──────── Stored data
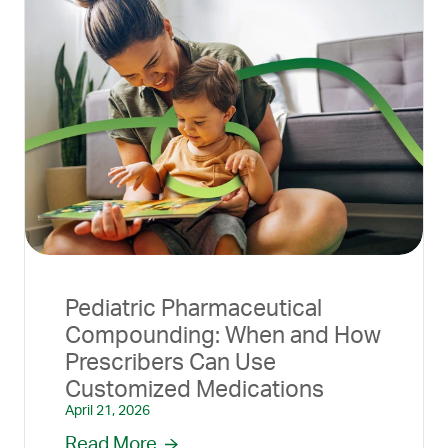
Pediatric Pharmaceutical
Compounding: When and How
Prescribers Can Use
Customized Medications
April 21, 2026
Read More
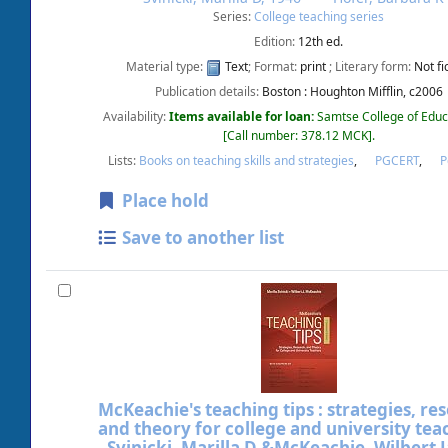
Series:
College teaching series
Edition:
12th ed.
Material type:
Text
; Format:
print
; Literary form:
Not fi
Publication details:
Boston :
Houghton Mifflin,
c2006
Availability:
Items available for loan:
Samtse College of Educ
Call number:
378.12 MCK
.
Lists:
Books on teaching skills and strategies
,
PGCERT
,
Place hold
Save to another list
McKeachie's teaching tips : strategies, re
and theory for college and university tea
────────────────
» What you should do
Output the entries above verbatim. Omit the images.

» Solution
Pediatric Pharmaceutical
Compounding: When and How
Prescribers Can Use
Customized Medications
April 21, 2026
Read More
Series:
College teaching series
Edition:
12th ed.
Material type:
Text
; Format:
print
; Literary form:
Not fi
Publication details:
Boston :
Houghton Mifflin,
c2006
Availability:
Items available for loan:
Samtse College of Educ
Call number:
378.12 MCK
.
Lists:
Books on teaching skills and strategies
,
PGCERT
,
Place hold
Save to another list
McKeachie's teaching tips : strategies, re
and theory for college and university tea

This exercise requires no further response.